Vacancy does not equate to desperation

It’s easy to get skeptical about leasing commercial real estate with all the media reporting business doom and gloom during the pandemic.

Well I’m here to tell you, not only is their rising hope on the horizon but things aren’t near as dicey as some think.

Vacancy is to the market what weather is to the climate

Just because it’s raining does not mean we live in a tropical part of the world, so too could vacancy be compared to the market as a whole.

So many factors go into vacancy that it’s tough to paint the whole market with the same brush.

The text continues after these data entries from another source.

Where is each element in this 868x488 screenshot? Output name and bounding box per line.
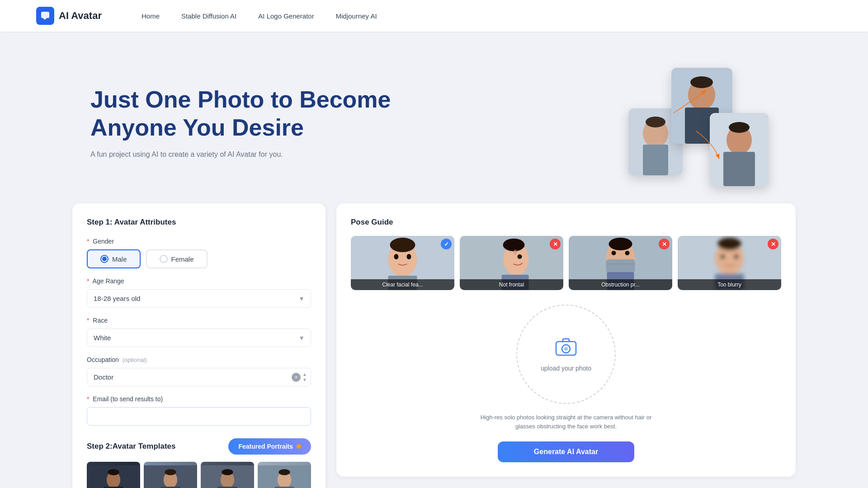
pose-badge-blurry: ✕ xyxy=(768,239,778,249)
email-field: * Email (to send results to) xyxy=(87,395,311,426)
svg-point-54 xyxy=(734,254,739,259)
svg-point-52 xyxy=(718,238,741,250)
svg-point-44 xyxy=(609,238,632,250)
male-radio-dot xyxy=(100,255,108,263)
email-label: * Email (to send results to) xyxy=(87,395,311,403)
gender-label: * Gender xyxy=(87,238,311,245)
pose-badge-not-frontal: ✕ xyxy=(550,239,561,249)
hero-subtext: A fun project using AI to create a varie… xyxy=(90,150,391,159)
nav-stable-diffusion[interactable]: Stable Diffusion AI xyxy=(181,10,236,22)
upload-prompt: upload your photo xyxy=(541,365,591,372)
female-label: Female xyxy=(171,255,194,263)
svg-point-21 xyxy=(165,469,176,475)
pose-badge-obstruction: ✕ xyxy=(659,239,670,249)
race-select-wrapper: White Asian Black Hispanic Other ▼ xyxy=(87,328,311,347)
nav-midjourney[interactable]: Midjourney AI xyxy=(336,10,377,22)
pose-card-clear: ✓ Clear facial fea... xyxy=(351,236,454,290)
gender-radio-group: Male Female xyxy=(87,249,311,268)
age-range-select[interactable]: 18-28 years old 29-40 years old 41-55 ye… xyxy=(87,289,311,308)
pose-label-clear: Clear facial fea... xyxy=(351,279,454,290)
pose-badge-clear: ✓ xyxy=(441,239,452,249)
featured-portraits-btn[interactable]: Featured Portraits xyxy=(228,438,311,455)
svg-point-53 xyxy=(721,254,725,259)
hero-headline: Just One Photo to Become Anyone You Desi… xyxy=(90,85,391,142)
svg-point-38 xyxy=(503,239,525,251)
svg-point-33 xyxy=(394,254,399,259)
svg-point-46 xyxy=(625,251,630,255)
male-label: Male xyxy=(112,255,127,263)
generate-btn[interactable]: Generate AI Avatar xyxy=(498,441,634,462)
occupation-field: Occupation (optional) × ▲ ▼ xyxy=(87,356,311,386)
upload-area[interactable]: upload your photo xyxy=(516,305,616,404)
pose-grid: ✓ Clear facial fea... ✕ No xyxy=(351,236,781,290)
race-label: * Race xyxy=(87,317,311,324)
occupation-optional: (optional) xyxy=(123,357,147,363)
female-radio-dot xyxy=(160,255,168,263)
svg-point-13 xyxy=(729,122,750,133)
template-card-3[interactable] xyxy=(201,462,254,488)
svg-point-25 xyxy=(222,469,233,475)
svg-point-45 xyxy=(612,251,616,255)
upload-hint: High-res solo photos looking straight at… xyxy=(476,413,656,431)
race-select[interactable]: White Asian Black Hispanic Other xyxy=(87,328,311,347)
pose-label-obstruction: Obstruction pr... xyxy=(569,279,672,290)
featured-btn-label: Featured Portraits xyxy=(238,443,293,450)
svg-point-17 xyxy=(108,469,119,475)
pose-label-blurry: Too blurry xyxy=(678,279,781,290)
pose-card-not-frontal: ✕ Not frontal xyxy=(460,236,563,290)
pose-card-obstruction: ✕ Obstruction pr... xyxy=(569,236,672,290)
gender-field: * Gender Male Female xyxy=(87,238,311,268)
gender-female-option[interactable]: Female xyxy=(146,249,208,268)
left-panel: Step 1: Avatar Attributes * Gender Male … xyxy=(72,203,326,488)
svg-rect-0 xyxy=(41,12,49,18)
occupation-step-up[interactable]: ▲ xyxy=(302,372,307,377)
occupation-step-down[interactable]: ▼ xyxy=(302,378,307,382)
nav-ai-logo[interactable]: AI Logo Generator xyxy=(258,10,314,22)
step2-header: Step 2:Avatar Templates Featured Portrai… xyxy=(87,438,311,455)
age-range-label: * Age Range xyxy=(87,277,311,285)
template-grid xyxy=(87,462,311,488)
gender-male-option[interactable]: Male xyxy=(87,249,141,268)
age-range-field: * Age Range 18-28 years old 29-40 years … xyxy=(87,277,311,308)
age-range-select-wrapper: 18-28 years old 29-40 years old 41-55 ye… xyxy=(87,289,311,308)
step1-title: Step 1: Avatar Attributes xyxy=(87,218,311,227)
svg-rect-47 xyxy=(606,259,635,273)
hero-text: Just One Photo to Become Anyone You Desi… xyxy=(90,85,391,159)
occupation-clear-btn[interactable]: × xyxy=(292,373,301,382)
brand-name: AI Avatar xyxy=(59,10,102,22)
main-content: Step 1: Avatar Attributes * Gender Male … xyxy=(0,203,868,488)
step2-title: Step 2:Avatar Templates xyxy=(87,442,176,451)
camera-icon xyxy=(555,337,577,360)
navbar: AI Avatar Home Stable Diffusion AI AI Lo… xyxy=(0,0,868,32)
logo[interactable]: AI Avatar xyxy=(36,7,102,25)
occupation-input-wrapper: × ▲ ▼ xyxy=(87,368,311,386)
template-card-4[interactable] xyxy=(258,462,311,488)
svg-point-29 xyxy=(278,469,290,475)
hero-arrows xyxy=(637,86,728,167)
occupation-stepper: ▲ ▼ xyxy=(302,372,307,382)
svg-rect-12 xyxy=(723,152,755,186)
generate-btn-label: Generate AI Avatar xyxy=(534,448,598,455)
svg-point-34 xyxy=(407,254,411,259)
svg-marker-1 xyxy=(43,18,47,20)
race-field: * Race White Asian Black Hispanic Other … xyxy=(87,317,311,347)
svg-point-40 xyxy=(514,249,517,255)
logo-icon xyxy=(36,7,54,25)
template-card-2[interactable] xyxy=(144,462,197,488)
template-card-1[interactable] xyxy=(87,462,140,488)
occupation-label: Occupation (optional) xyxy=(87,356,311,363)
svg-point-32 xyxy=(390,238,415,252)
svg-point-58 xyxy=(564,347,568,351)
occupation-input[interactable] xyxy=(87,368,288,386)
nav-home[interactable]: Home xyxy=(142,10,160,22)
pose-label-not-frontal: Not frontal xyxy=(460,279,563,290)
occupation-controls: × ▲ ▼ xyxy=(288,372,311,382)
hero-section: Just One Photo to Become Anyone You Desi… xyxy=(0,32,868,203)
hero-images xyxy=(624,59,778,185)
featured-btn-dot xyxy=(297,444,301,449)
pose-guide-title: Pose Guide xyxy=(351,218,781,227)
svg-point-39 xyxy=(518,254,522,259)
right-panel: Pose Guide ✓ Clear facial fea. xyxy=(336,203,796,477)
email-input[interactable] xyxy=(87,407,311,426)
pose-card-blurry: ✕ Too blurry xyxy=(678,236,781,290)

The fact is when you break vacancy down by type and area the pictures gets a whole lot clearer.

Overall retail vacancy went down during the first part of 2021.

More specifically, the vacancy rate in east suburban shopping developments like University Heights, Stonebridge and Rosewood are down to only 2.62 per cent.

That means that landlords are far from desperate in these areas and that rates are holding steady.

In industrial, there is similar activity with almost 150,000 SF of reported absorption over the previous quarter.

The vacancy rate for industrial is in the Marquis and North Industrial areas are sitting at 3.96 and 3.98 per cent respectively.

If you’re a landlord, those are incredibly favourable vacancy rates.

Comparing apples to apples

I’ve jokingly commented that there are a variety of ways to NOT lease up property.

However, there may be factors that can’t be resolved so easily.

Is the property specific or widely functional to a variety of users?

Are there parking or traffic issues impacting the viability of the property?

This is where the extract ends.